═══ ENTRIES PROVIDED ═══
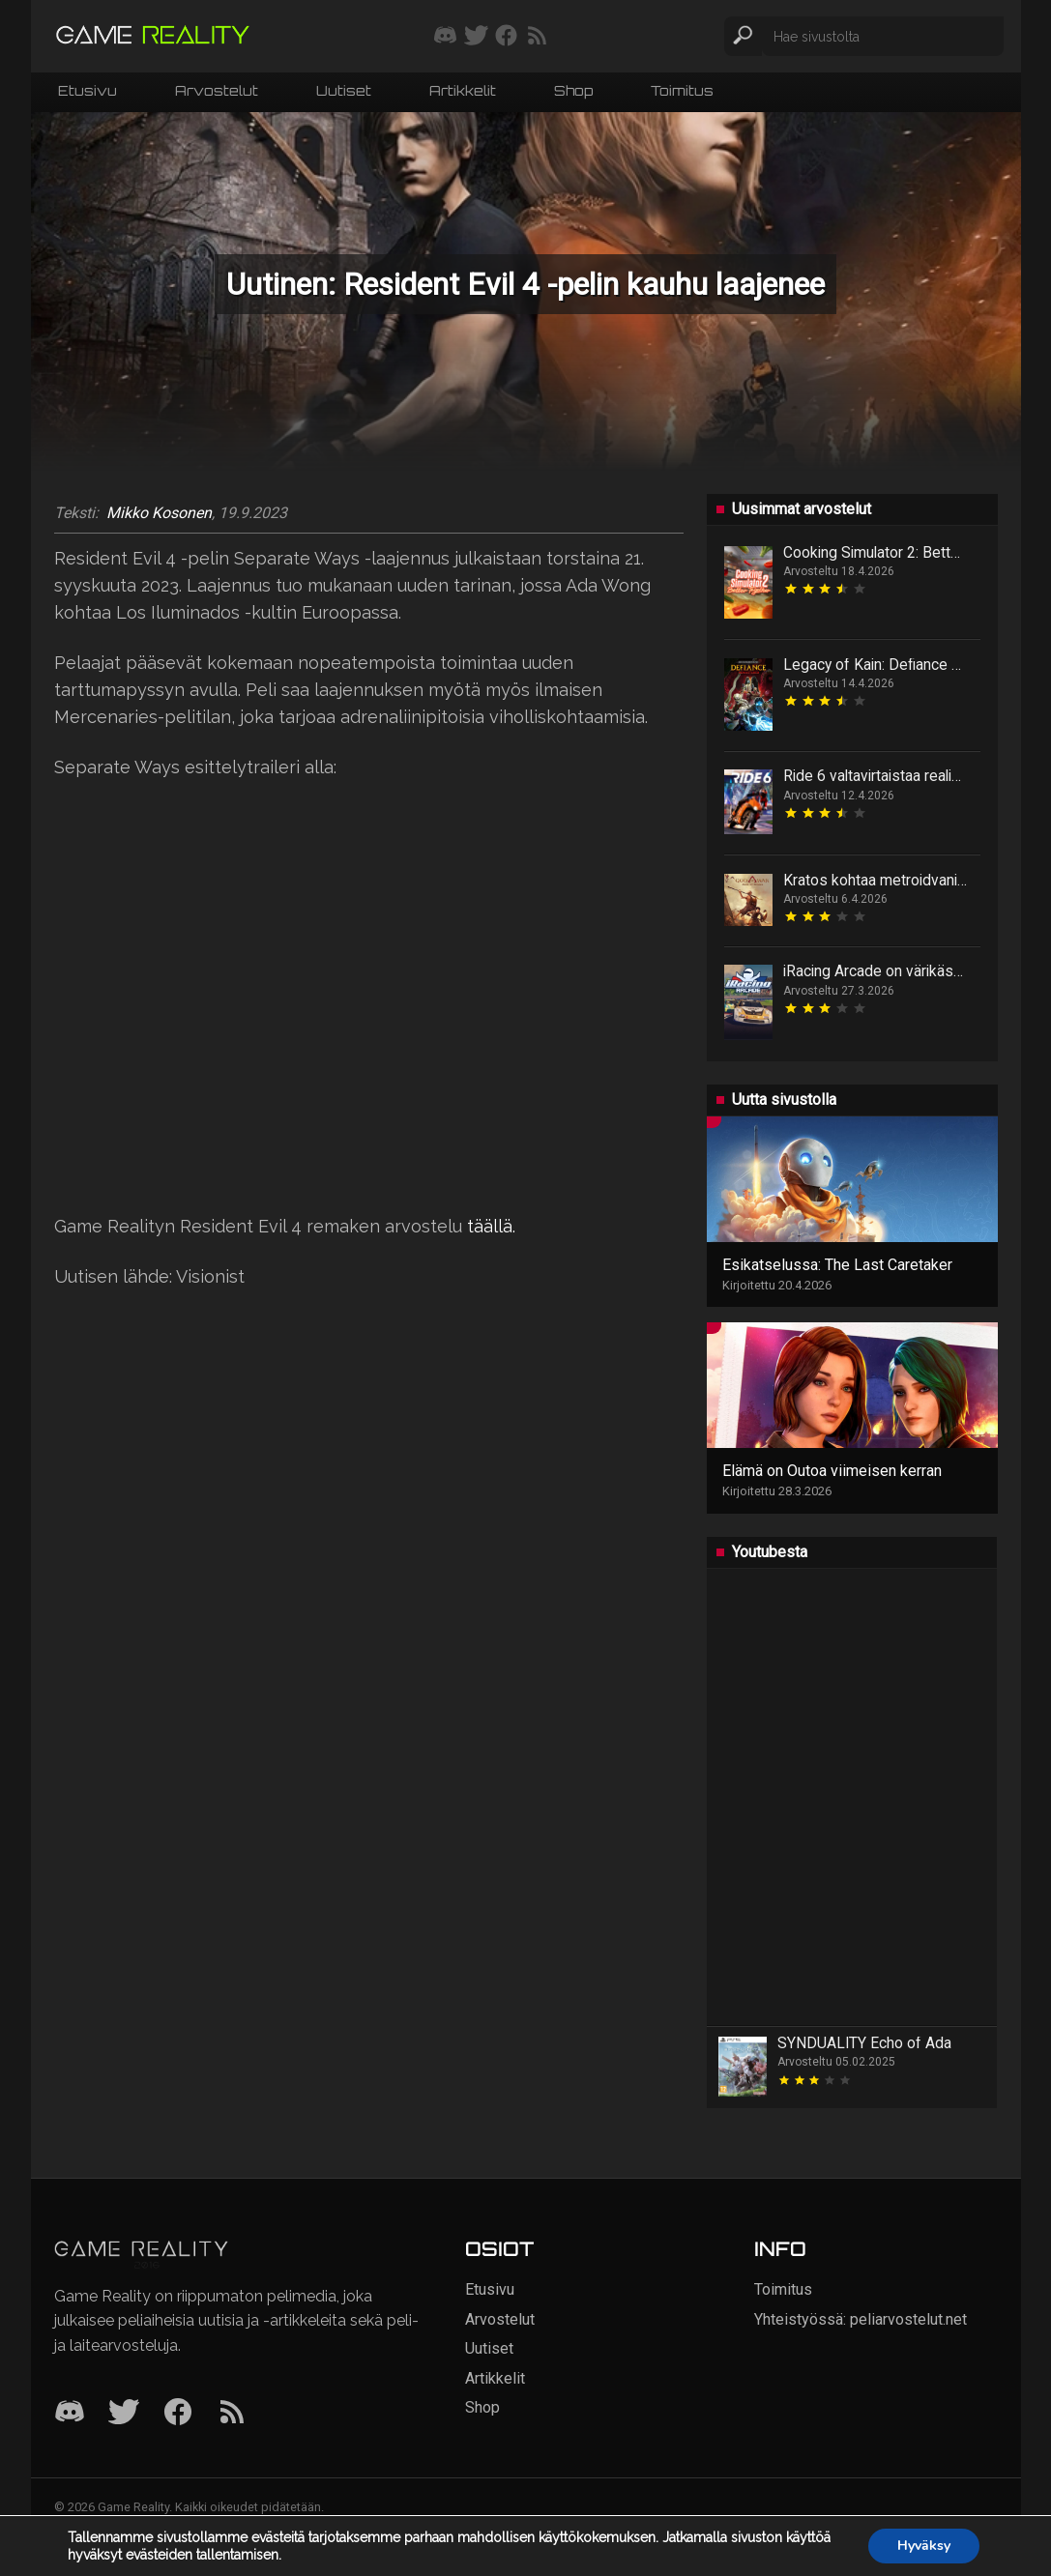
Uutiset (343, 90)
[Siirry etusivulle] (153, 36)
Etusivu (87, 90)
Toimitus (682, 90)
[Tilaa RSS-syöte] (537, 36)
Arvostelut (216, 90)
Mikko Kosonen (159, 513)
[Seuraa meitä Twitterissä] (476, 36)
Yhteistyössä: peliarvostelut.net (860, 2319)
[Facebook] (177, 2413)
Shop (573, 90)
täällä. (491, 1226)
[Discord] (69, 2413)
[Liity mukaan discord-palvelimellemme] (445, 36)
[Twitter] (123, 2413)
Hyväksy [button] (923, 2545)
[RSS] (232, 2413)
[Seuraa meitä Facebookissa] (506, 36)
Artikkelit (462, 90)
═══
**TASK INSTRUCTIONS**
The answer needed is a single number: how many lines in the records above hold the string "meitä". Please write nothing else.

**FINISHED TASK**
2